## Goal of the exercise
Copy exactly the lines of the data below, beginning with the line with "の中や駅構内で生徒達に優しい声がけをしてもらえたと" and ending with the line with "tanément des dizaines". Pictures are to be omitted.
── Data for this exercise
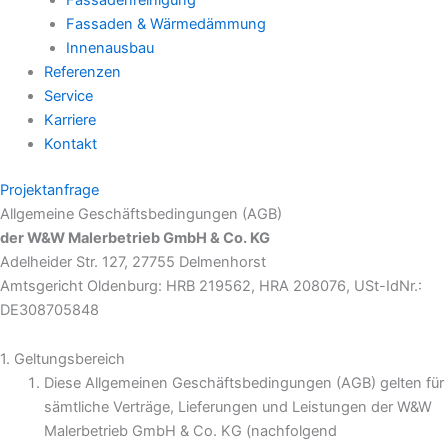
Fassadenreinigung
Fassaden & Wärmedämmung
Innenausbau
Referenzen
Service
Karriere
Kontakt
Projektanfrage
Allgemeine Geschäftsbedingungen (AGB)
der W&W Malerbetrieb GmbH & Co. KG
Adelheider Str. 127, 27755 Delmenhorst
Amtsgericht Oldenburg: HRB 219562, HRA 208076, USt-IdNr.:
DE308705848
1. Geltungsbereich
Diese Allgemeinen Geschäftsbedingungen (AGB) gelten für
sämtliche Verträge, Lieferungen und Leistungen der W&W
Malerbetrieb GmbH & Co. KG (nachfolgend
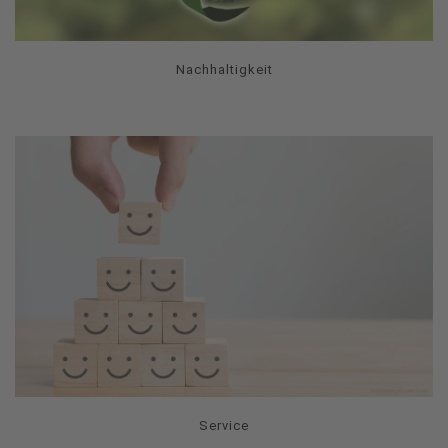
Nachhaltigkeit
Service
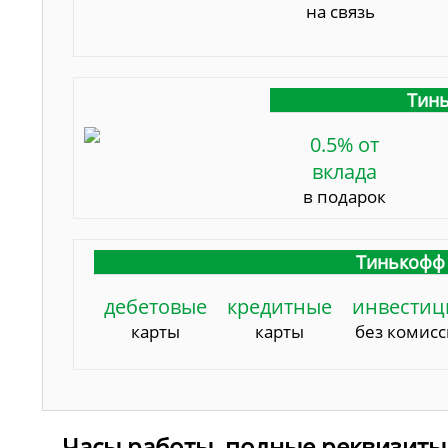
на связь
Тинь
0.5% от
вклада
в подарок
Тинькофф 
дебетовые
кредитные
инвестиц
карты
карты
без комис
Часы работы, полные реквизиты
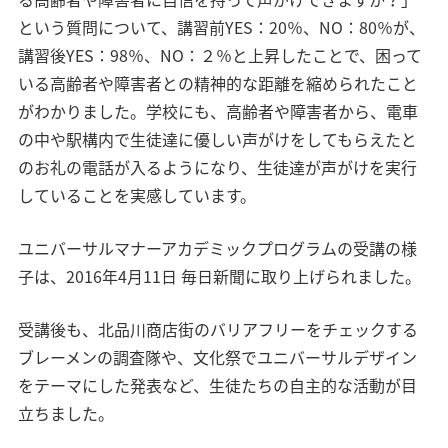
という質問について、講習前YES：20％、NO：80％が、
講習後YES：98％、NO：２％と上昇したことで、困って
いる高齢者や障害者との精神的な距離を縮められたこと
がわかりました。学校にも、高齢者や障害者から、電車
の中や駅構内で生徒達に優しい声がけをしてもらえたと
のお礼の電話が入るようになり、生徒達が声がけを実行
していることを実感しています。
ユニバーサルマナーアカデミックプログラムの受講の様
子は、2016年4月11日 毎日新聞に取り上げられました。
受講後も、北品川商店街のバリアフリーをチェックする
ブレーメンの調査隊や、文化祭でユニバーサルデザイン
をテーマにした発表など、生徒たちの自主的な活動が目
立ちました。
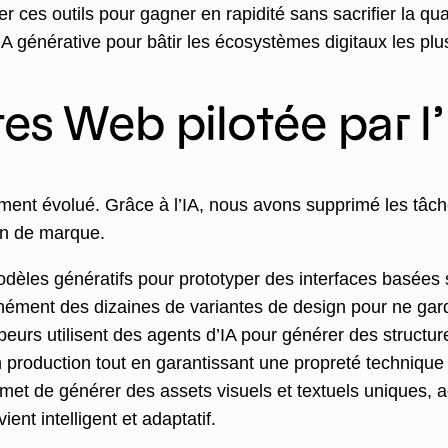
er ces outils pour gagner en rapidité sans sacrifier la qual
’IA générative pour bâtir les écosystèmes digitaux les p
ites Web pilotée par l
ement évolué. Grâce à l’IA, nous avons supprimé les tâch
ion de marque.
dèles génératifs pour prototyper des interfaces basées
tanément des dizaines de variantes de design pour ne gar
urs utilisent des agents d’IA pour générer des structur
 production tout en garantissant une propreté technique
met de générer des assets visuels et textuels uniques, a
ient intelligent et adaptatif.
────
── Data for this exercise
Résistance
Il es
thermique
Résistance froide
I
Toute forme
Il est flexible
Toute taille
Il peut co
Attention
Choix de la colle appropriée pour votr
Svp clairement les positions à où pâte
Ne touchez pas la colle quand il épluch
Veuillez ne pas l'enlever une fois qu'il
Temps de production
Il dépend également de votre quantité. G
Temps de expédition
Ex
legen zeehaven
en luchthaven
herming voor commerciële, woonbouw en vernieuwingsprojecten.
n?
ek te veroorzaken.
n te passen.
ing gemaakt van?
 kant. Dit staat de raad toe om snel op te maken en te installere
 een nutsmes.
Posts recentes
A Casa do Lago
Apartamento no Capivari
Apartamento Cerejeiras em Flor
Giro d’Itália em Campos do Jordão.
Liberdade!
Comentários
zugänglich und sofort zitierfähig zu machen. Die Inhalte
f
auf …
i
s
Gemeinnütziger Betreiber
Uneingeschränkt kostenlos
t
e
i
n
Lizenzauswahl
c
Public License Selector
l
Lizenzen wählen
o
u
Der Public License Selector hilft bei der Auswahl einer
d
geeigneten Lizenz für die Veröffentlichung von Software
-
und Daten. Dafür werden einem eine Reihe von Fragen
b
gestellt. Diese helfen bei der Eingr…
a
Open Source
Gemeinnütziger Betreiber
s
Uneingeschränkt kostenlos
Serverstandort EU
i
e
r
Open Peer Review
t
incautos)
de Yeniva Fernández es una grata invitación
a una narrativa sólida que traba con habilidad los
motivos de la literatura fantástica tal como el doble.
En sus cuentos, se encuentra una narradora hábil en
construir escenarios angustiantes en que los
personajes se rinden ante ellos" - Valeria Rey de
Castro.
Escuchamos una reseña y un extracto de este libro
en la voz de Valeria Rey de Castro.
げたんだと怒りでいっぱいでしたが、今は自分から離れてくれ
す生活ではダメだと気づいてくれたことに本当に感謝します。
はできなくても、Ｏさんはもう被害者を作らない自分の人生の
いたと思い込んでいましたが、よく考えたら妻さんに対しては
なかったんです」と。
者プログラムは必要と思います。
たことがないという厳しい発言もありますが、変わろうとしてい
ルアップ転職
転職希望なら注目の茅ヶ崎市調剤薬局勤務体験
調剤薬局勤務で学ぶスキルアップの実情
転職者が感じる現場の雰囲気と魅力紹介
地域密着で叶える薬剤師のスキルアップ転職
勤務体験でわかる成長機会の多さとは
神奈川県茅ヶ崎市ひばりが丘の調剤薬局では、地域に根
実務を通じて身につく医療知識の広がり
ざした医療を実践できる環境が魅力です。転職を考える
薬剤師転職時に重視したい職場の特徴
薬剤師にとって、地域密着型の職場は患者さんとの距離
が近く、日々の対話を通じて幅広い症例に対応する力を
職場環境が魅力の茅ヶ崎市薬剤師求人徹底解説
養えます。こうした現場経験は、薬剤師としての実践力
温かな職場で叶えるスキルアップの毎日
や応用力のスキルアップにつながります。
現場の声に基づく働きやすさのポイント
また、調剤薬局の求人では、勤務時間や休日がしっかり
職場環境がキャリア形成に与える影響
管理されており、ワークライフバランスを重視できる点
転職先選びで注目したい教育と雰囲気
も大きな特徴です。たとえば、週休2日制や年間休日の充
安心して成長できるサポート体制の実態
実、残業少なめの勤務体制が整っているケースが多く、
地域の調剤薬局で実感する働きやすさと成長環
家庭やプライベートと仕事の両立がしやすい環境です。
────
── Data for this exercise
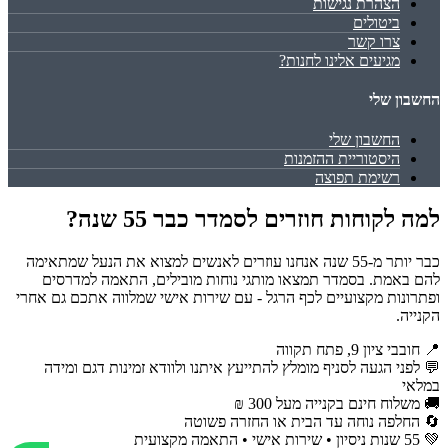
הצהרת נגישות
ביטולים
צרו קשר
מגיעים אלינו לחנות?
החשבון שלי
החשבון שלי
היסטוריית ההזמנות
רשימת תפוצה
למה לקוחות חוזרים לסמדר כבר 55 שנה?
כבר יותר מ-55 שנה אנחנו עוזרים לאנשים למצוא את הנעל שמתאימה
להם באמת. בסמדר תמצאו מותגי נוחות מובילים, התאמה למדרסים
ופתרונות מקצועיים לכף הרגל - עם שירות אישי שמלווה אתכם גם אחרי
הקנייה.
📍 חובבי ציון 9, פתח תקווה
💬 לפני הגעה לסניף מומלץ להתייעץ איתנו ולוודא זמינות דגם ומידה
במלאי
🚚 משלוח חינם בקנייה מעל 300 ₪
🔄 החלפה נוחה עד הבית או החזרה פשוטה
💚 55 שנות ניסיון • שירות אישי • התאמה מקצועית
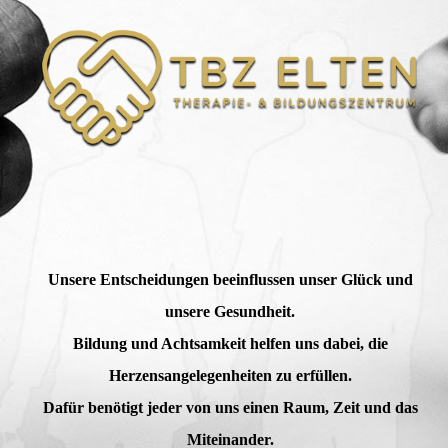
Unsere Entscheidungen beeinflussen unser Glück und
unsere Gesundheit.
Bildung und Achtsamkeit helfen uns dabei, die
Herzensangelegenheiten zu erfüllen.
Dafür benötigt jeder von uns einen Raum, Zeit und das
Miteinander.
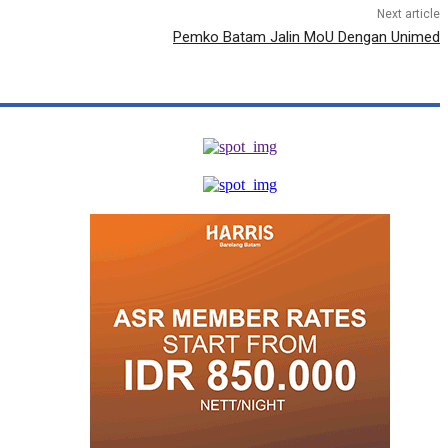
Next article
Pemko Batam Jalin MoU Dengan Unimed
────
## Result
の中や駅構内で生徒達に優しい声がけをしてもらえたと
のお礼の電話が入るようになり、生徒達が声がけを実行
していることを実感しています。
ユニバーサルマナーアカデミックプログラムの受講の様
子は、2016年4月11日 毎日新聞に取り上げられました。
受講後も、北品川商店街のバリアフリーをチェックする
ブレーメンの調査隊や、文化祭でユニバーサルデザイン
をテーマにした発表など、生徒たちの自主的な活動が目
立ちました。
er ces outils pour gagner en rapidité sans sacrifier la qual
’IA générative pour bâtir les écosystèmes digitaux les p
ites Web pilotée par l
ement évolué. Grâce à l’IA, nous avons supprimé les tâch
ion de marque.
dèles génératifs pour prototyper des interfaces basées
tanément des dizaines de variantes de design pour ne gar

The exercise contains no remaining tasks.